Problem source

The  point with cartesian coordinates $(x,y)$ lies on a
curve with polar equation $r=\f(\theta)\,$. 
Find an  expression for $\dfrac{\d y}{\d x}$ in terms of $\f(\theta)$,
$\f'(\theta)$ and $\tan\theta\,$.

Two curves, with polar equations $r=\f(\theta)$ and 
$r=\g(\theta)$, meet at right angles.
Show
that where they meet 
\[
\f'(\theta) \g'(\theta) +\f(\theta)\g(\theta) = 0 \,.
\]

The curve $C$ has polar equation $r=\f(\theta)$ and passes through
the point given by $r=4$, $\theta = - \frac12\pi$. 
For each positive value of $a$,   
the curve with polar equation
$r= a(1+\sin\theta)$ 
meets~$C$ at right angles. Find $\f(\theta)\,$.

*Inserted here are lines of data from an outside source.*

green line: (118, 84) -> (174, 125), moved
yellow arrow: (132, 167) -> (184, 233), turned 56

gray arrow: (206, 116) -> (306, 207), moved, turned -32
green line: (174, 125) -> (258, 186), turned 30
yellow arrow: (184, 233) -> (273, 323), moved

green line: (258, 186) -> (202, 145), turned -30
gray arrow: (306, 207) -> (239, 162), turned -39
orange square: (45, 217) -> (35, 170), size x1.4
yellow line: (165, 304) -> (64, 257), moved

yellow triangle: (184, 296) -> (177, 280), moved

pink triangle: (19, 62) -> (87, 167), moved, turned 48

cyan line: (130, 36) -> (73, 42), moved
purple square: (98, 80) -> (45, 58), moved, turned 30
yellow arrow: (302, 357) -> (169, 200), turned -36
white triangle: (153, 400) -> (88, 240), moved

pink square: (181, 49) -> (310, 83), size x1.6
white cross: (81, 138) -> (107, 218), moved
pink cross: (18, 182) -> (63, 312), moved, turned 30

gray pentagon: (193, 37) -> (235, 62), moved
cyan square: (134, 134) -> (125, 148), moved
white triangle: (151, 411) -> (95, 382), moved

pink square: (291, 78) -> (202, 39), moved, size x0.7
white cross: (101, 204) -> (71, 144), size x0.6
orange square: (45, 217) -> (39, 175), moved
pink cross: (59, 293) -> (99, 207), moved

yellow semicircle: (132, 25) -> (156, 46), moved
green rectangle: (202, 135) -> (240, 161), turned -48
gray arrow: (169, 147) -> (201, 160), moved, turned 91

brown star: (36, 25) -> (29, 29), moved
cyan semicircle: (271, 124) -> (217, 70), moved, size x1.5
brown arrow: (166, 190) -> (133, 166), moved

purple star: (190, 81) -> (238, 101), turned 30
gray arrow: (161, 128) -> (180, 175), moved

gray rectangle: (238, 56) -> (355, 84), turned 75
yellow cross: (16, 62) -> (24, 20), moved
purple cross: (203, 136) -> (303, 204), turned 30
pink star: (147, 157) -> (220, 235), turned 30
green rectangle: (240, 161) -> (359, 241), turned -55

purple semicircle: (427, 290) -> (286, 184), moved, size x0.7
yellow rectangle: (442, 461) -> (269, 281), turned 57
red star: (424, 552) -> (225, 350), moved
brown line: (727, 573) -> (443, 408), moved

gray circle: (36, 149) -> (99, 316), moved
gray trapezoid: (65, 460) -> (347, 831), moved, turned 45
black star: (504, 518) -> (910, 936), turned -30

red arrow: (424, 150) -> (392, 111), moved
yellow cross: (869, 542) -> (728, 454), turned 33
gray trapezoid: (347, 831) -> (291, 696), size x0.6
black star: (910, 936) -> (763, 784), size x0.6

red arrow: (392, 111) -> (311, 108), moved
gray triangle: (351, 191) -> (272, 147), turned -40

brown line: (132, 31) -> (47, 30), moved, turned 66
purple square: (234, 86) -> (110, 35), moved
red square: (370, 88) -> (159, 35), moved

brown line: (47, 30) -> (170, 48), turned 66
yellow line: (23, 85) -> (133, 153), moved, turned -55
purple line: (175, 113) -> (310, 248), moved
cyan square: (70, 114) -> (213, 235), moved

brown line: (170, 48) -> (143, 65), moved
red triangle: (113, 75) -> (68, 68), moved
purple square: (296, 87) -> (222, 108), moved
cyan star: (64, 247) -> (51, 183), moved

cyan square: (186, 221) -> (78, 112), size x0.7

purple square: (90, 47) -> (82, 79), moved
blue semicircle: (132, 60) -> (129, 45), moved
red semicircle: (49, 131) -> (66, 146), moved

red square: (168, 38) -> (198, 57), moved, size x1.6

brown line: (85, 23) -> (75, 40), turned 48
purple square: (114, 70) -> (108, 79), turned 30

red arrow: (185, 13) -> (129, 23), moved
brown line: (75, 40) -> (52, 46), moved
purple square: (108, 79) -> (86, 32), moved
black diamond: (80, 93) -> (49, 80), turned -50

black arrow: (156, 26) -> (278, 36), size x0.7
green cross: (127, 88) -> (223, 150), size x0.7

Sketch on a single diagram the three curves 
with polar equations $r= 1+\sin\theta\,$, \   
$r= 4(1+\sin\theta)$  and $r=\f(\theta)\,$.

Solution source

$(x, y) = (f(\theta)\cos(\theta), f(\theta)\sin(\theta))$ so

\begin{align*}
    \frac{dy}{d\theta} &= -f(\theta)\sin(\theta) + f'(\theta)\cos(\theta) \\
    \frac{dx}{d\theta} &= f(\theta)\cos(\theta) + f'(\theta)\sin(\theta) \\
    \frac{dy}{dx} &= \frac{-f(\theta)\sin(\theta) + f'(\theta)\cos(\theta)}{f(\theta)\cos(\theta) + f'(\theta)\sin(\theta) } \\
    &= \frac{-f(\theta)\tan(\theta) + f'(\theta)}{f(\theta) + f'(\theta)\tan(\theta)  }
\end{align*}

If the curves meet at right angles then the product of their gradients is $-1$, ie

\begin{align*}
\frac{-f(\theta)\tan(\theta) + f'(\theta)}{f(\theta) + f'(\theta)\tan(\theta)  } \cdot \frac{-g(\theta)\tan(\theta) + g'(\theta)}{g(\theta) + g'(\theta)\tan(\theta)  } &= -1 \\
f(\theta)g(\theta)\tan^2 \theta - f(\theta)g'(\theta)\tan \theta - f'(\theta)g(\theta)\tan \theta + f'(\theta)g'(\theta) &= \\
\quad - \l f(\theta)g(\theta) + f(\theta)g'(\theta)\tan(\theta) + f'(\theta)g(\theta)\tan(\theta) + f'(\theta)g'(\theta)\tan^2 \theta \r \\
\tan^2\theta \l f(\theta)g(\theta) + f'(\theta)g'(\theta) \r + f'(\theta)g'(\theta) + f(\theta)g(\theta) &= 0 \\
(\tan^2\theta + 1) \l f(\theta)g(\theta) + f'(\theta)g'(\theta) \r &= 0 \\
 f(\theta)g(\theta) + f'(\theta)g'(\theta) &= 0
\end{align*}

$g(\theta) = a(1+\sin\theta), g'(\theta) = a\cos\theta$

Therefore $f'(\theta)a\cos \theta+f(\theta)a(1+\sin(\theta)) = 0$

\begin{align*}
    && \frac{f'(\theta)}{f(\theta)} &= -\sec(\theta) - \tan(\theta) \\
    \Rightarrow && \ln(f(\theta)) &= -\ln |\tan(\theta) + \sec(\theta)| + \ln |\cos(\theta)| + C \\
    \Rightarrow && f(\theta) &= A \frac{\cos \theta}{\tan \theta + \sec \theta} \\
    &&&= A \frac{\cos^2 \theta}{\sin \theta + 1} \\
    &&&= A \frac{1-\sin^2 \theta}{\sin \theta + 1} \\
    &&&= A (1-\sin \theta)
\end{align*}

When $\theta = -\frac12 \pi, r = 4$, so $A = 2$.

\begin{center}
\begin{tikzpicture}[scale=0.5]
    \draw[domain = 0:360, samples=400, variable = \x]  plot ({(1 + sin(\x))*cos(\x)},{(1 + sin(\x))*sin(\x)}); 
    \draw[domain = 0:360, samples=400, variable = \x]  plot ({4*(1 + sin(\x))*cos(\x)},{4*(1 + sin(\x))*sin(\x)}); 
    \draw[domain = 0:360, samples=400, variable = \x]  plot ({2*(1 - sin(\x))*cos(\x)},{2*(1 - sin(\x))*sin(\x)}); 
\end{tikzpicture}
\end{center}